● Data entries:
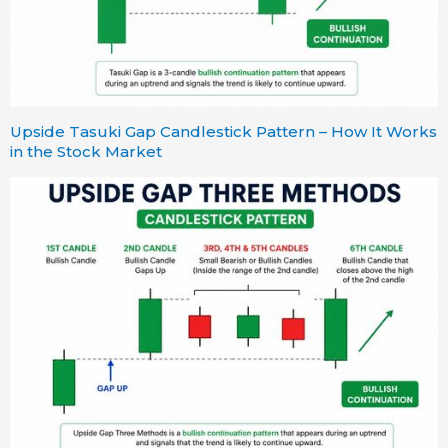
Upside Tasuki Gap Candlestick Pattern – How It Works
in the Stock Market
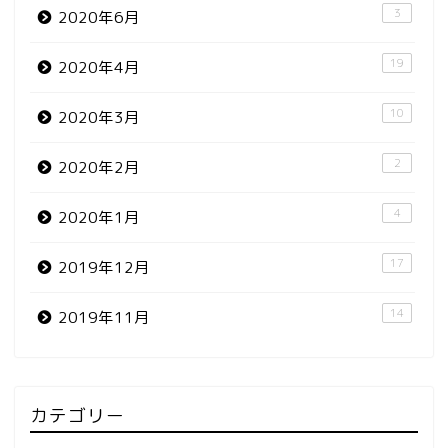
3
2020年6月
19
2020年4月
10
2020年3月
2
2020年2月
4
2020年1月
17
2019年12月
14
2019年11月
カテゴリー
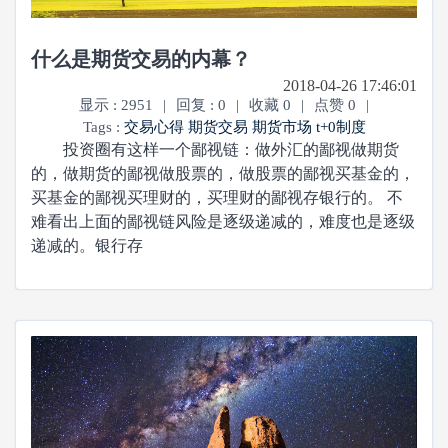
什么是期货交易的内幕？
2018-04-26 17:46:01
显示 : 2951
|
回复 : 0
|
收藏 0
|
点赞 0
|
Tags :
交易心得
期货交易
期货市场
t+0制度
投资圈有这样一个鄙视链：做外汇的鄙视做期货
的，做期货的鄙视做股票的，做股票的鄙视买基金的，
买基金的鄙视买理财的，买理财的鄙视存银行的。 不
难看出上面的鄙视链风险是逐级递减的，难度也是逐级
递减的。银行存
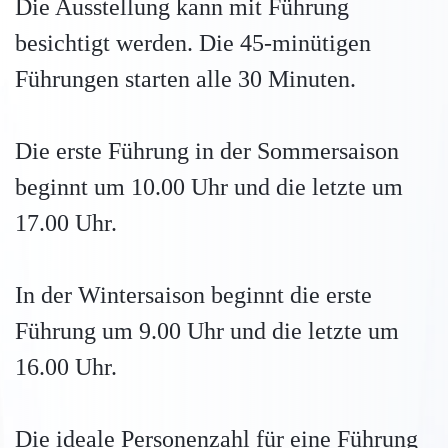
Die Ausstellung kann mit Führung
besichtigt werden. Die 45-minütigen
Führungen starten alle 30 Minuten.
Die erste Führung in der Sommersaison
beginnt um 10.00 Uhr und die letzte um
17.00 Uhr.
In der Wintersaison beginnt die erste
Führung um 9.00 Uhr und die letzte um
16.00 Uhr.
Die ideale Personenzahl für eine Führung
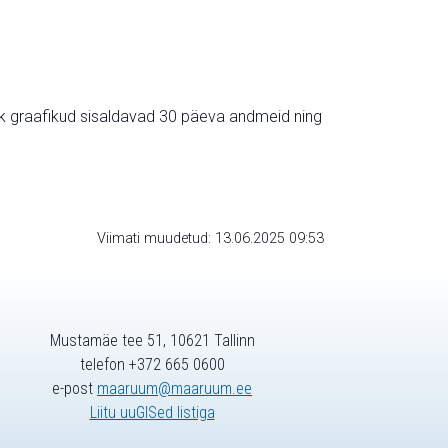
ik graafikud sisaldavad 30 päeva andmeid ning
Viimati muudetud: 13.06.2025 09:53
Mustamäe tee 51, 10621 Tallinn
telefon +372 665 0600
e-post
maaruum@maaruum.ee
Liitu uuGISed listiga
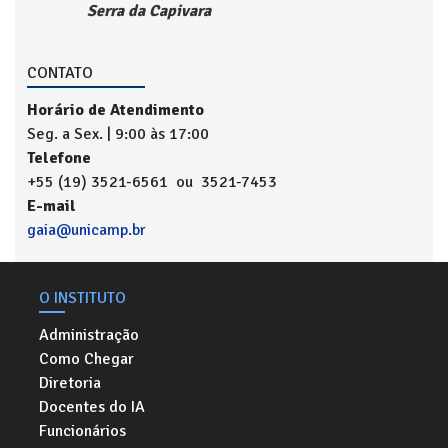
Serra da Capivara
CONTATO
Horário de Atendimento
Seg. a Sex. | 9:00 às 17:00
Telefone
+55 (19) 3521-6561 ou 3521-7453
E-mail
gaia@unicamp.br
O INSTITUTO
Administração
Como Chegar
Diretoria
Docentes do IA
Funcionários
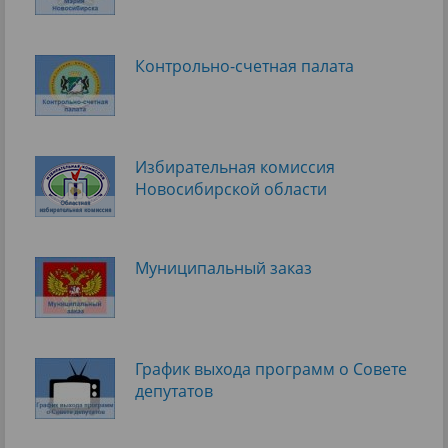
Контрольно-счетная палата
Избирательная комиссия
Новосибирской области
Муниципальный заказ
График выхода программ о Cовете
депутатов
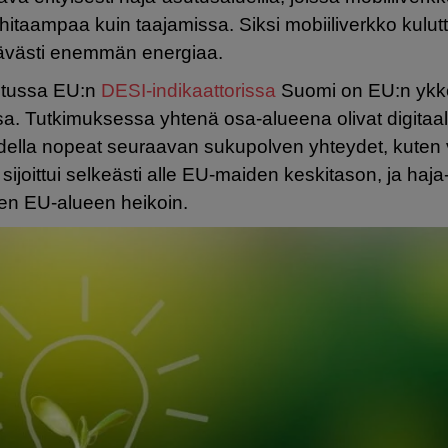
 hitaampaa kuin taajamissa. Siksi mobiiliverkko kulutt
tävästi enemmän energiaa.
istussa EU:n
DESI-indikaattorissa
Suomi on EU:n yk
ssa. Tutkimuksessa yhtenä osa-alueena olivat digitaal
odella nopeat seuraavan sukupolven yhteydet, kuten 
ijoittui selkeästi alle EU-maiden keskitason, ja haja
en EU-alueen heikoin.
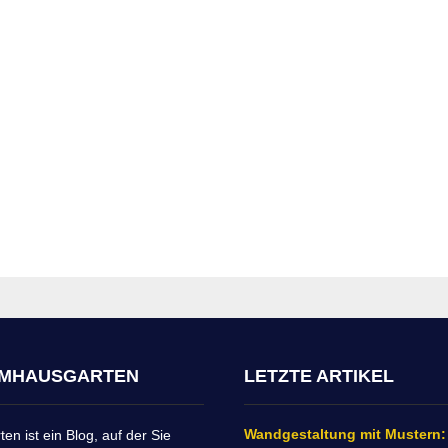
IMHAUSGARTEN
LETZTE ARTIKEL
Wandgestaltung mit Mustern:
n ist ein Blog, auf der Sie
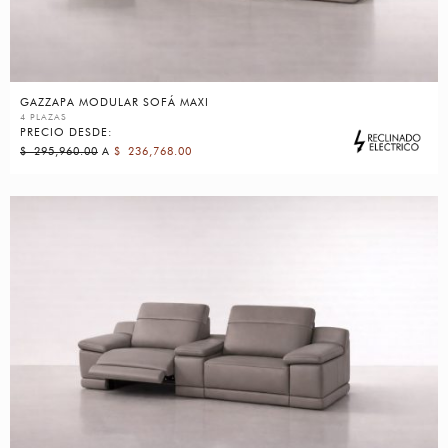
GAZZAPA MODULAR SOFÁ MAXI
4 PLAZAS
PRECIO DESDE:
$
295,960.00
A
$
236,768.00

● Your task: Begin at the line with "IMHAUSGARTEN" and retype exactly every line through the last one of the entries above, both included, and nothing more; pictures stay out.

● Solution:
IMHAUSGARTEN
LETZTE ARTIKEL
Wandgestaltung mit Mustern:
n ist ein Blog, auf der Sie
GAZZAPA MODULAR SOFÁ MAXI
4 PLAZAS
PRECIO DESDE:
$
295,960.00
A
$
236,768.00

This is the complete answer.